Badan Kependudukan dan Keluarga Berencana (BKKBN) Perwakilan Provinsi Banten bersama Mitra, Anggota Komisi IX DPR RI melakukan Sosialisasi Pembangunan Keluarga di Pondok Pesantren Darul Ahsan, Kampung Dangdeur, Desa Dangdeur, Kecamatan Jayanti, Kabupaten Tangerang, Senin (26/11/2018).
Ratusan santri dan santriwati itu antusias menyimak pemaparan seputar Program Generasi Berencana (GenRe) yang dipaparkan Kabid Keluarga Berencana dan Kesehatan Reproduksi pada Perwakilan BKKBN Provinsi Banten Nurizky Permanajati dan Anggota Komisi IX DPR RI Siti Masrifah.
Dipaparkan pria yang akrab disapa Kiky tersebut, dari 12,7 juta jiwa penduduk Banten saat ini, sekitar 3 juta adalah remaja. Namun, dengan jumlah remaja sebanyak itu, Banten menghadapi persoalan pernikahan dini.

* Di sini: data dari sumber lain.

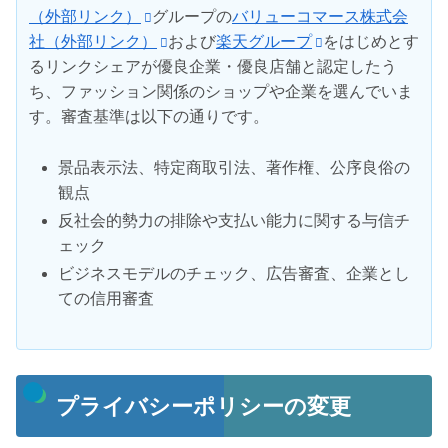
（外部リンク）
グループの
バリューコマース株式会
社（外部リンク）
および
楽天グループ
をはじめとす
るリンクシェアが優良企業・優良店舗と認定したう
ち、ファッション関係のショップや企業を選んでいま
す。審査基準は以下の通りです。
景品表示法、特定商取引法、著作権、公序良俗の
観点
反社会的勢力の排除や支払い能力に関する与信チ
ェック
ビジネスモデルのチェック、広告審査、企業とし
ての信用審査
プライバシーポリシーの変更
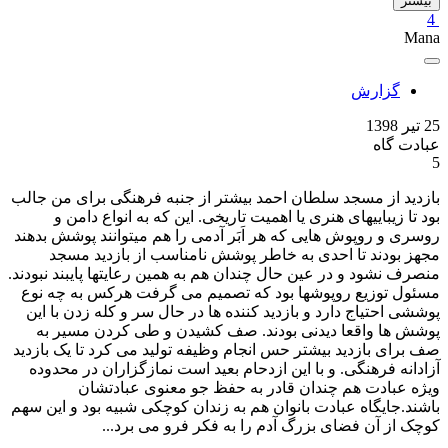
بیشتر
4
Mana
گزارش
25 تیر 1398
عبادت گاه
5
بازدید از مسجد سلطان احمد بیشتر از جنبه فرهنگی برای من جالب
بود تا زیباییهای هنری یا اهمیت تاریخی. این که به انواع دامن و
روسری و روپوش هایی که هر اَبَر آدمی را هم میتوانند پوشش بدهند
مجهز بودند تا احدی به خاطر پوشش نامناسب از بازدید مسجد
منصرف نشود و در عین حال چندان هم به همین رعایتها پایبند نبودند.
مسئول توزیع روپوشها بود که تصمیم می گرفت هرکس به چه نوع
پوششی احتیاج دارد و بازدید کننده ها در حال سر و کله زدن با این
پوشش ها واقعا دیدنی بودند. صف کشیدن و طی کردن مسیر به
صف برای بازدید بیشتر حس انجام وظیفه تولید می کرد تا یک بازدید
آزادانه فرهنگی. و با این ازدحام بعید است نمازگزاران در محدوده
ویژه عبادت هم چندان قادر به حفظ جو معنوی عبادتشان
باشند.جایگاه عبادت بانوان هم به زندان کوچکی شبیه بود و این سهم
کوچک از آن فضای بزرگ آدم را به فکر فرو می برد...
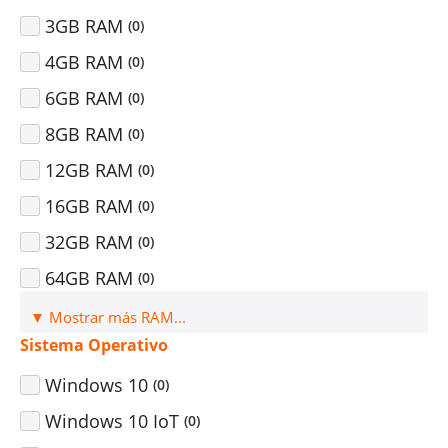
3GB RAM
(
0
)
4GB RAM
(
0
)
6GB RAM
(
0
)
8GB RAM
(
0
)
12GB RAM
(
0
)
16GB RAM
(
0
)
32GB RAM
(
0
)
64GB RAM
(
0
)
▼ Mostrar más RAM...
Sistema Operativo
Windows 10
(
0
)
Windows 10 IoT
(
0
)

“Persoalan yang dihadapi itu adalah Banten peringkat keempat dari 34 provinsi untuk pernikahan dini,” ungkap Kiky.
Dijelaskannya juga, pernikahan dini tersebut menimbulkan dampak turunan, diantaranya terputusnya pendidikan di sekolah, terhentinya cita-cita serta munculnya berbagai persoalan lain, terutama terhadap pihak perempuan.

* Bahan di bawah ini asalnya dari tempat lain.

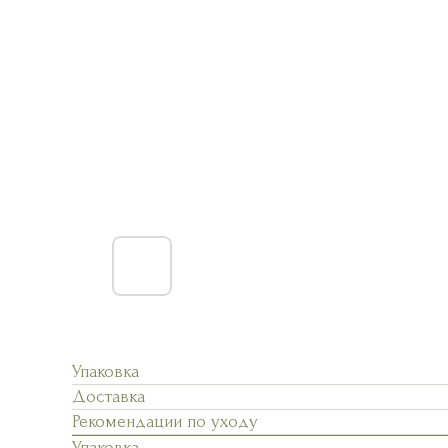
Упаковка
Доставка
Рекомендации по уходу
Упаковка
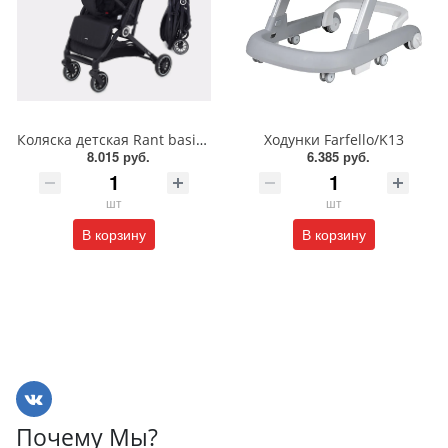
Коляска детская Rant basic "Juno" RA302
Ходунки Farfello/K13
8.015 руб.
6.385 руб.
шт
шт
В корзину
В корзину
Почему Мы?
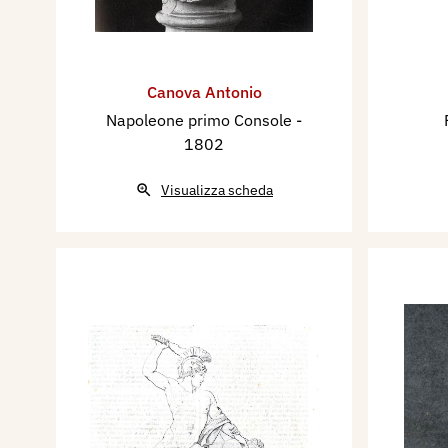
Canova Antonio
Napoleone primo Console
-
1802
Visualizza scheda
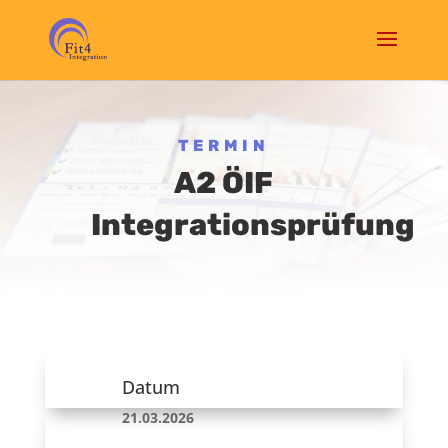
TERMIN
A2 ÖIF
Integrationsprüfung
Datum
21.03.2026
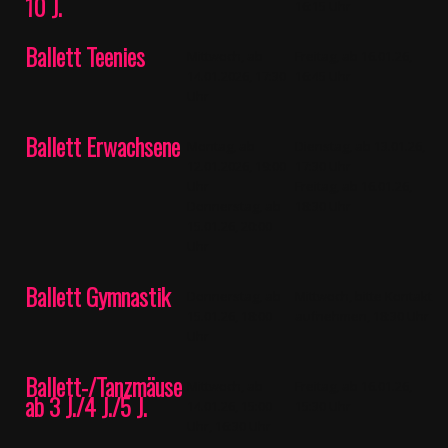
10 J.
16:15 Uhr
Ballett Teenies
Mittwoch, ab
Freitag, ab 16.01.26,
14.01.2026, 17:30
16:45 Uhr
Uhr
Ballett Erwachsene
Montag, ab
Dienstag, ab 13.01.26,
12.01.2026, 19:00
17:30 Uhr
Uhr
Freitag, ab 16.01.26,
Donnerstag, ab
18:30 Uhr
15.01.26, 20:00
Uhr
Ballett Gymnastik
Donnerstag, ab
Mittwoch, bitte Kontakt
15.01.26, 18:00
aufnehmen, 18:30 Uhr
Uhr
Ballett-/Tanzmäuse
Mittwoch, ab
Freitag, ab 16.01.26,
ab 3 J./4 J./5 J.
14.01.26, 15:00
15:30 Uhr
Uhr, 16:30 Uhr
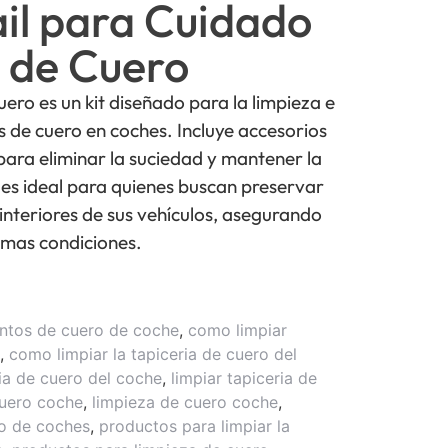
il para Cuidado
 de Cuero
ro es un kit diseñado para la limpieza e
s de cuero en coches. Incluye accesorios
 para eliminar la suciedad y mantener la
t es ideal para quienes buscan preservar
 interiores de sus vehículos, asegurando
mas condiciones.
entos de cuero de coche
,
como limpiar
,
como limpiar la tapiceria de cuero del
ia de cuero del coche
,
limpiar tapiceria de
cuero coche
,
limpieza de cuero coche
,
ro de coches
,
productos para limpiar la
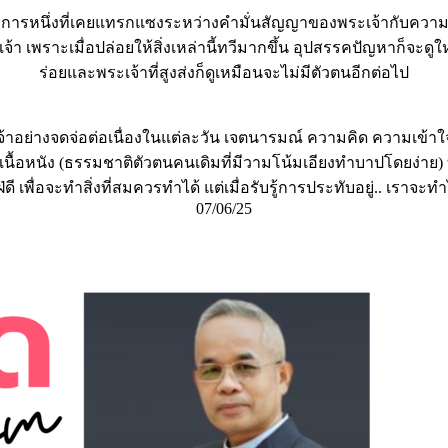
นึ่งที่เคยแทรกแซงระหว่างคำมั่นสัญญาของพระเจ้ากับความเชื่อ
้า เพราะเมื่อปล่อยให้สิ่งเหล่านี้ทวีมากขึ้น อุปสรรคปัญหาก็จะด
ร่อยและพระเจ้าที่สูงส่งก็ดูเหมือนจะไม่มีตัวตนอีกต่อไป
พระเจ้าอย่างจดจ่อต่อเนื่องในแต่ละวัน เจตนารมณ์ ความคิด ความเข้า
ด้วยเนื้อหนัง (ธรรมชาติตัวตนคนเดิมที่มีวามโน้มเอียงทำบาปโดยง่าย
ฝ่ดี เพื่อจะทำสิ่งที่สมควรทำได้ แต่เมื่อรับรู้การประทับอยู่.. เราจะทำ
07/06/25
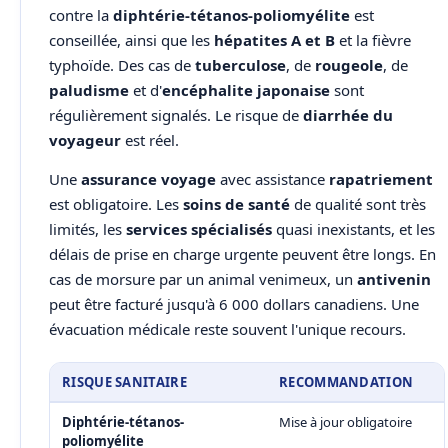
contre la
diphtérie-tétanos-poliomyélite
est
conseillée, ainsi que les
hépatites A et B
et la fièvre
typhoïde. Des cas de
tuberculose
, de
rougeole
, de
paludisme
et d'
encéphalite japonaise
sont
régulièrement signalés. Le risque de
diarrhée du
voyageur
est réel.
Une
assurance voyage
avec assistance
rapatriement
est obligatoire. Les
soins de santé
de qualité sont très
limités, les
services spécialisés
quasi inexistants, et les
délais de prise en charge urgente peuvent être longs. En
cas de morsure par un animal venimeux, un
antivenin
peut être facturé jusqu'à 6 000 dollars canadiens. Une
évacuation médicale reste souvent l'unique recours.
RISQUE SANITAIRE
RECOMMANDATION
Diphtérie-tétanos-
Mise à jour obligatoire
poliomyélite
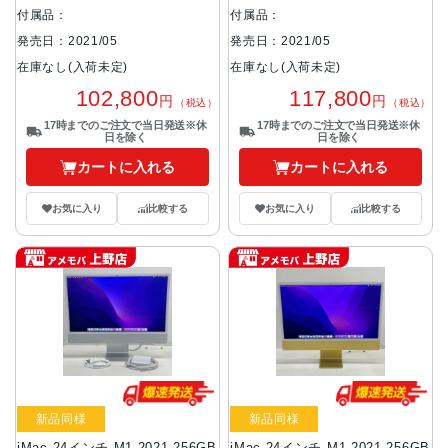
付属品：
付属品：
発売日：2021/05
発売日：2021/05
在庫なし(入荷未定)
在庫なし(入荷未定)
102,800
117,800
円
円
（税込）
（税込）
17時までのご注文で当日発送※休
17時までのご注文で当日発送※休
日を除く
日を除く
カートに入れる
カートに入れる
お気に入り
比較する
お気に入り
比較する
新品同様
新品同様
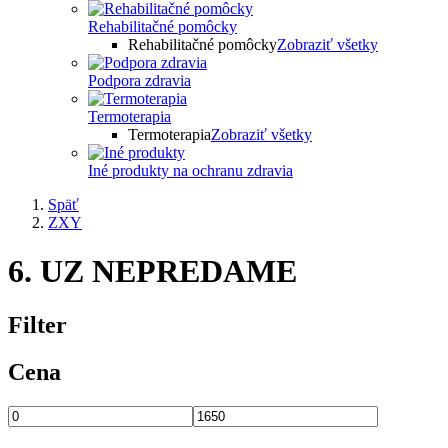
Rehabilitačné pomôcky
Rehabilitačné pomôcky
Zobraziť všetky
Podpora zdravia
Termoterapia
Termoterapia
Zobraziť všetky
Iné produkty na ochranu zdravia
Späť
ZXY
6. UZ NEPREDAME
Filter
Cena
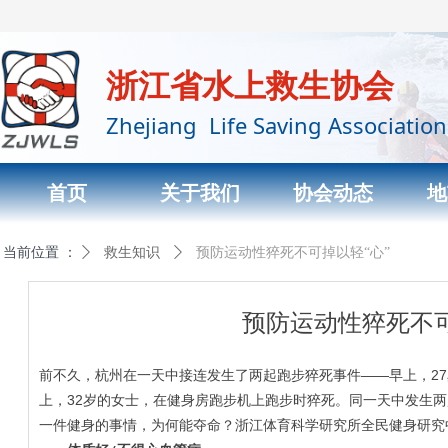
浙江省水上救生协会
Zhejiang Life Saving Association
首页
关于我们
协会动态
地
当前位置 ：
首页标题
ꄲ
救生知识
ꄲ
预防运动性猝死不可掉以轻“心”
预防运动性猝死不可
前不久，杭州在一天中接连发生了两起跑步猝死事件——早上，2
上，32岁的女士，在健身房跑步机上跑步时猝死。同一天中发生
一件健身的事情，为何能夺命？浙江体育科学研究所全民健身研究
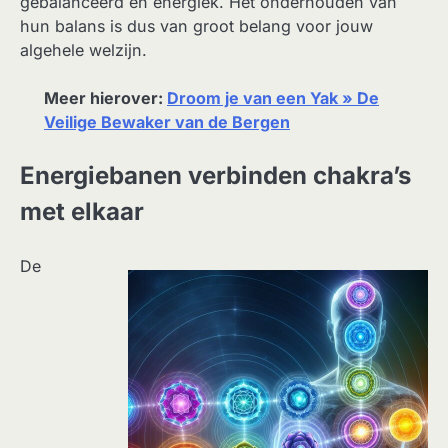
gebalanceerd en energiek. Het onderhouden van
hun balans is dus van groot belang voor jouw
algehele welzijn.
Meer hierover:
Droom je van een Yak » De
Veilige Bewaker van de Bergen
Energiebanen verbinden chakra’s
met elkaar
De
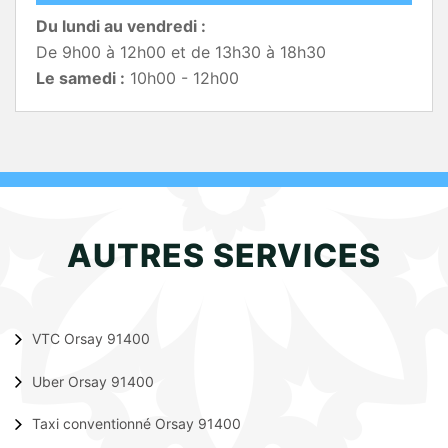
Du lundi au vendredi :
De 9h00 à 12h00 et de 13h30 à 18h30
Le samedi :
10h00 - 12h00
AUTRES SERVICES
VTC Orsay 91400
Uber Orsay 91400
Taxi conventionné Orsay 91400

“Karenanya, kami melalui program Triad Kesehatan Reproduksi pada Remaja mengajak remaja di Banten untuk menikah diusia ideal, yaitu perempuan diusia minimal 21 tahun dan laki-laki minimal 25 tahun,” tambah Kiky.
Kiky juga menjelaskan kepada peserta, alasan untuk menghindari pernikahan dini. Dijelaskannya, angka kematian ibu melahirkan di Indonesia masih tinggi, salah satu penyebabnya karena pernikahan dini.
“Penyebabnya karena organ reproduksi belum siap, sehingga terjadi komplikasi saat kehamilan, misalnya pendarahan dan resiko hipertensi saat persalinan,” bebernya.
Selain diajak menghindari pernikahan dini, peserta juga diingatkan untuk menghindari seks pra nikah dan seks bebas, kemudian menghindari juga penyalahgunaan napza (narkoba dan zat adiktif) lainnya.
Soal seks pra nikah, Kiky berpendapat, hal tersebut dipicu karena akibat dari ketidakmampuan remaja mengendalikan hawa nafsunya. Sehingga ia mengimbau remaja untuk menghindari pacaran, karena peluang untuk melakukan seks pra nikah pada remaja sangat terbuka. Faktor pendorongnya adalah kondisi emosi yang masih labil serta secara biologis sedang terjadi perubahan hormon, baik pada remaja perempuan maupun laki-laki.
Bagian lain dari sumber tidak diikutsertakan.